START Data to process

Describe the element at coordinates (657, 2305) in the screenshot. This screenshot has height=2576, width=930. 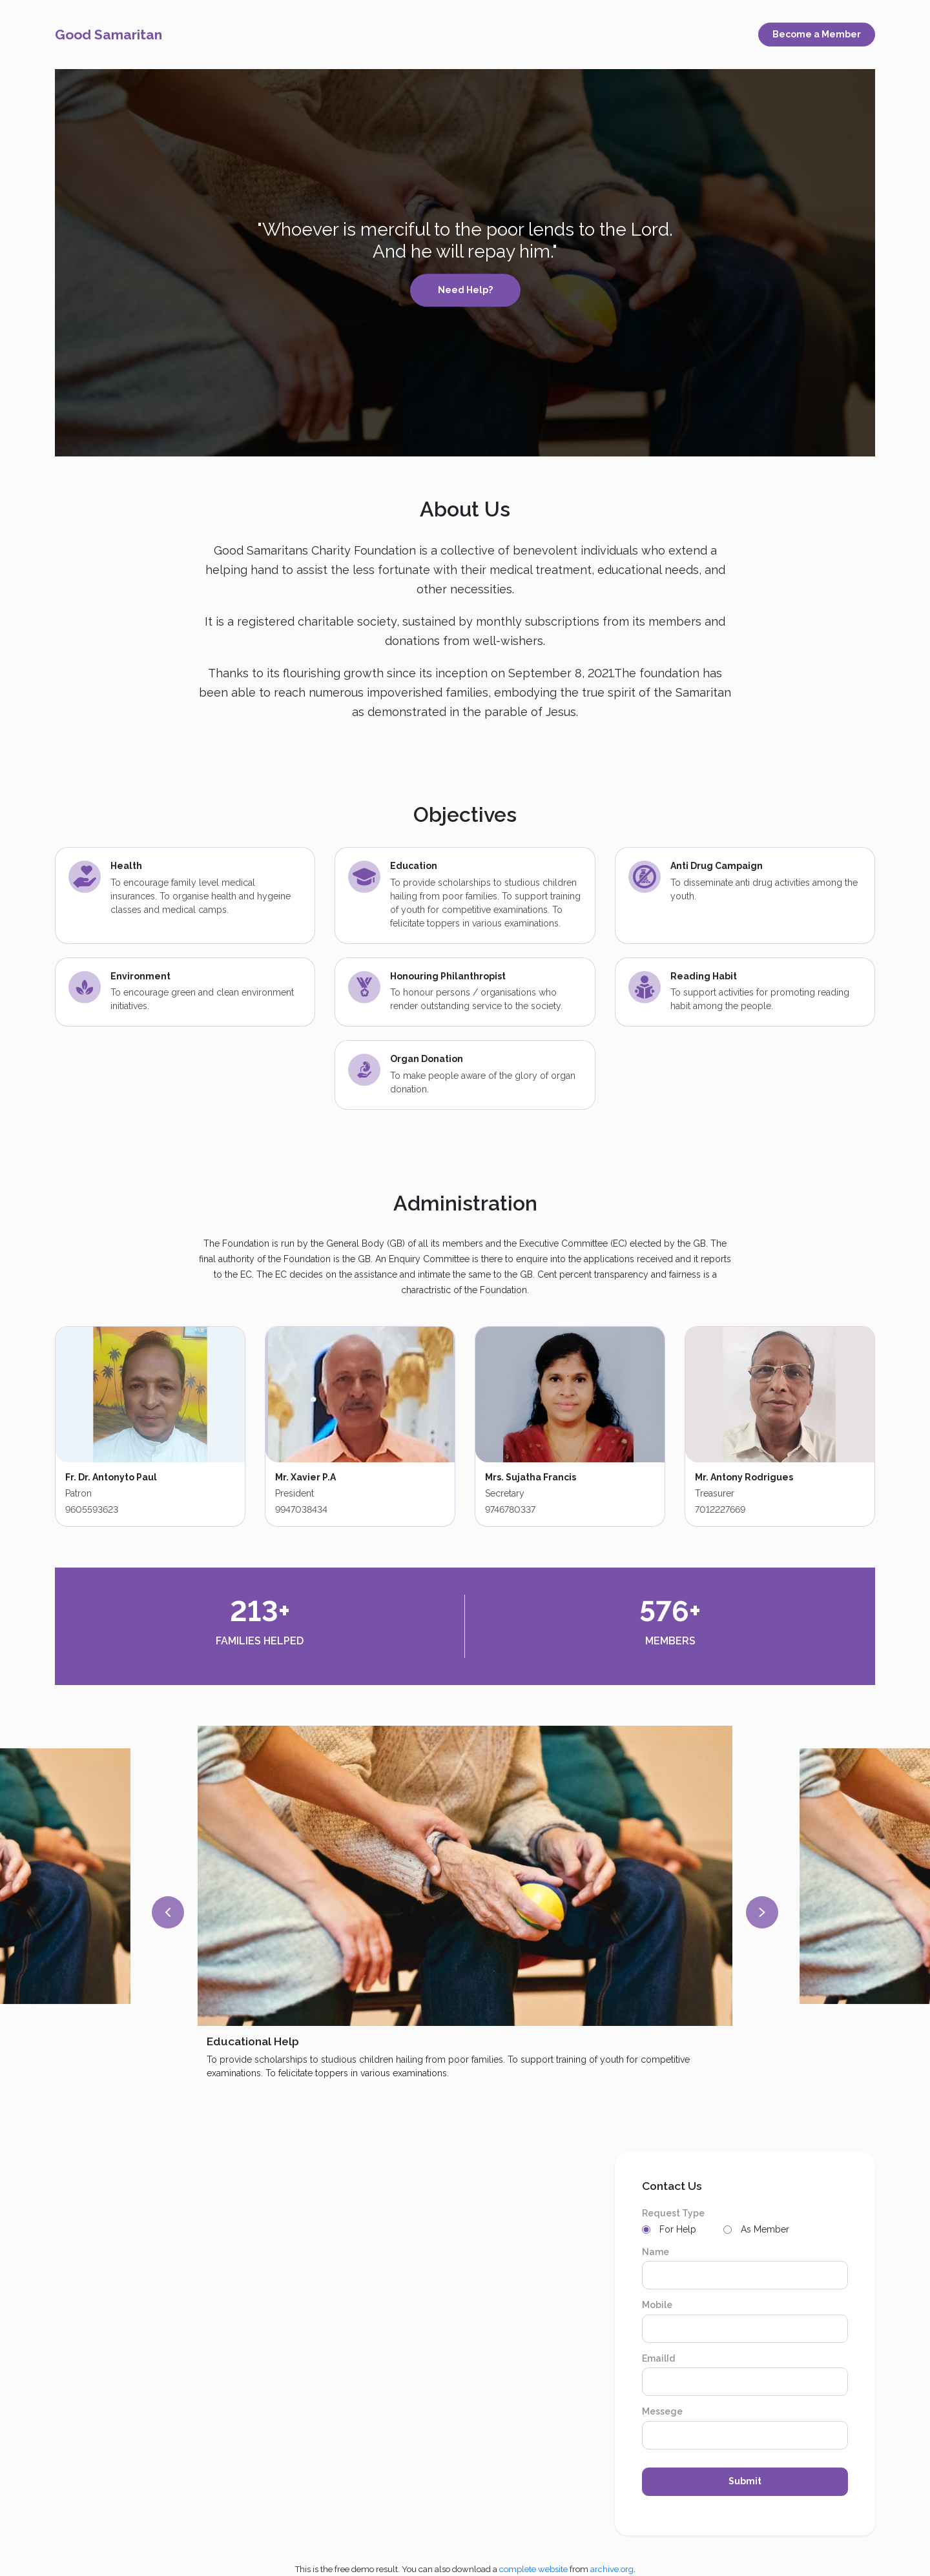
I see `Mobile` at that location.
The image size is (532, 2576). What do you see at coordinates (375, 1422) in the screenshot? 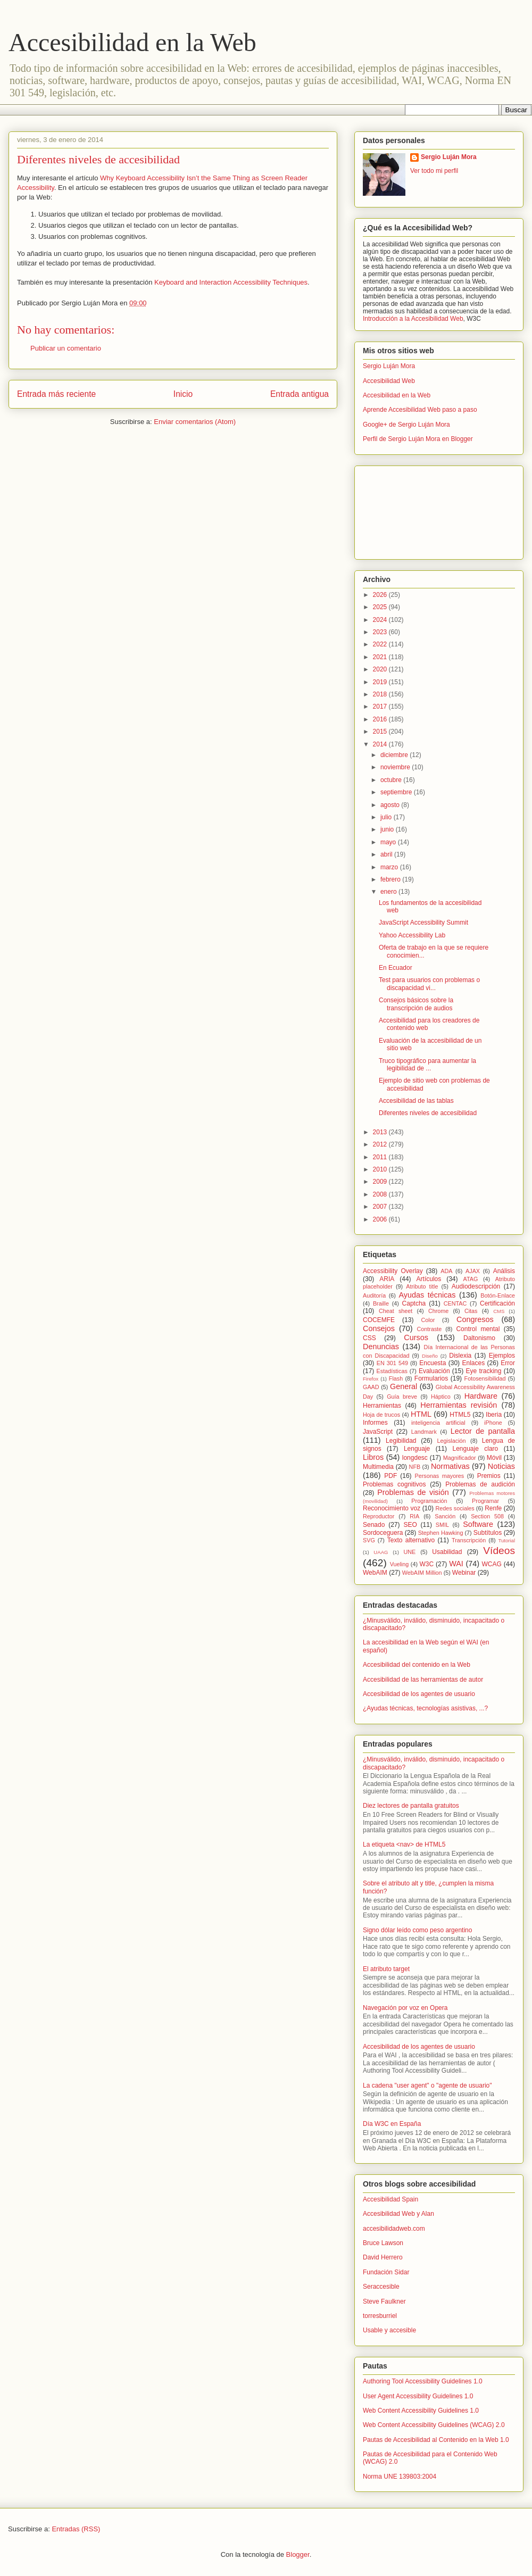
I see `Informes` at bounding box center [375, 1422].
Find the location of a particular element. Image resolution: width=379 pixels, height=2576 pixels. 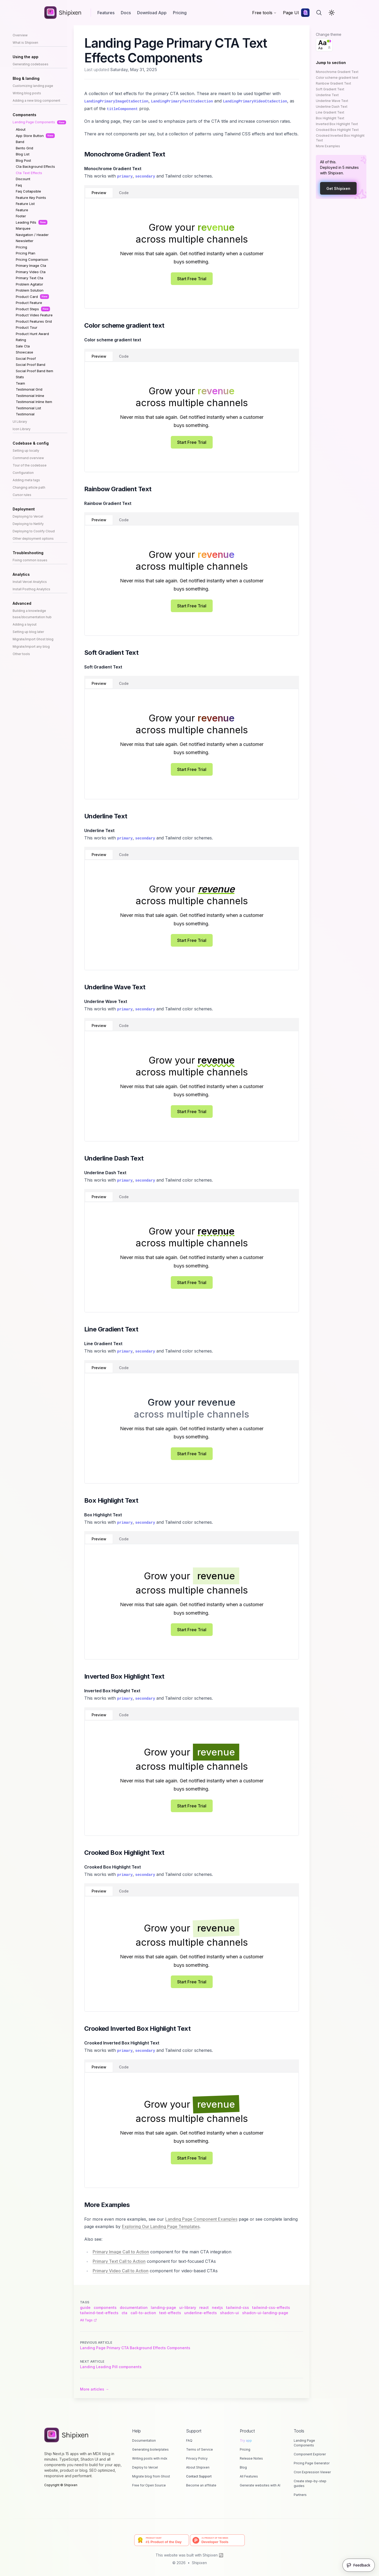

Rainbow Gradient Text is located at coordinates (333, 83).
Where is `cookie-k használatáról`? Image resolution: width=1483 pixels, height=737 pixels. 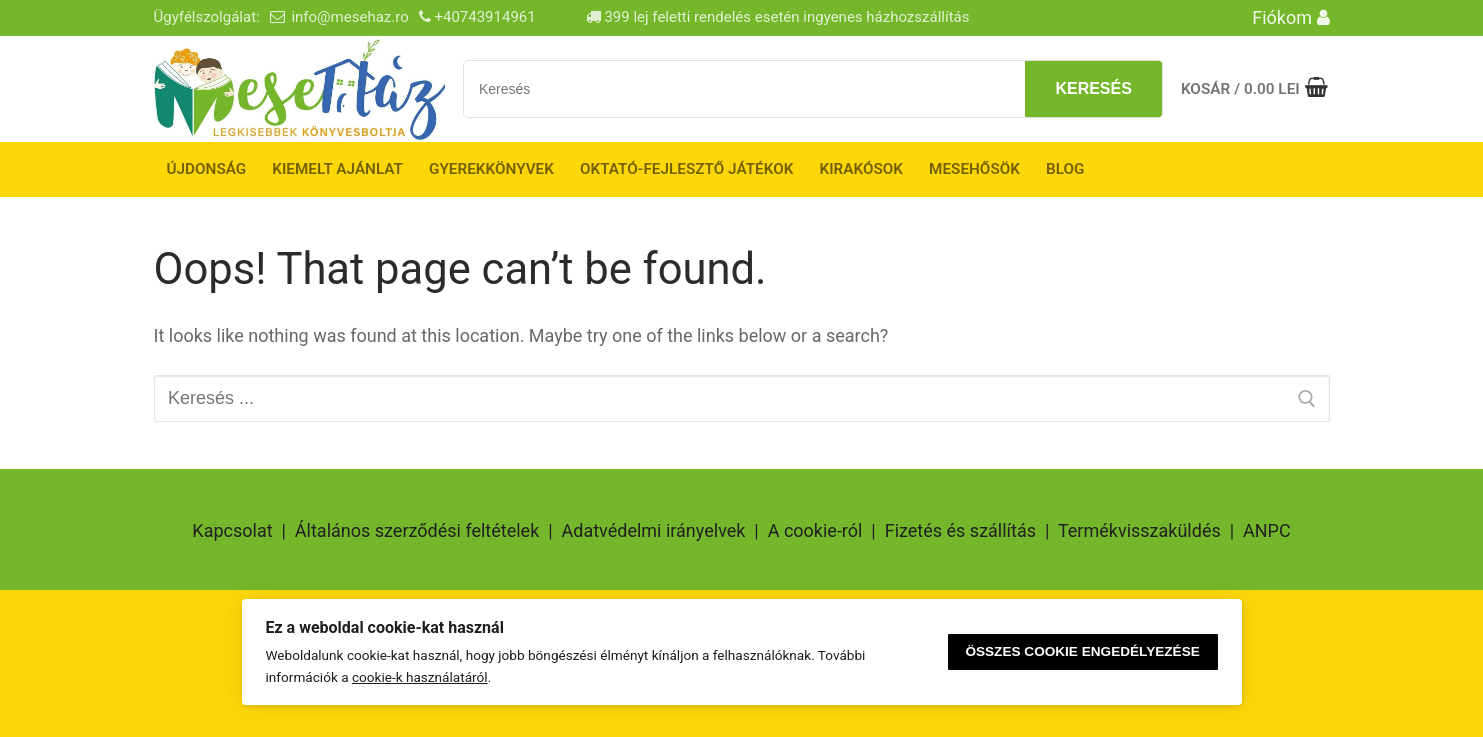
cookie-k használatáról is located at coordinates (420, 677).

END Data to process

Copy exactly the lines from the one containing "pixels, height=737 pixels." through the last line of the records above, including both, and omit every picture.

Where is `cookie-k használatáról`? Image resolution: width=1483 pixels, height=737 pixels. 
cookie-k használatáról is located at coordinates (420, 677).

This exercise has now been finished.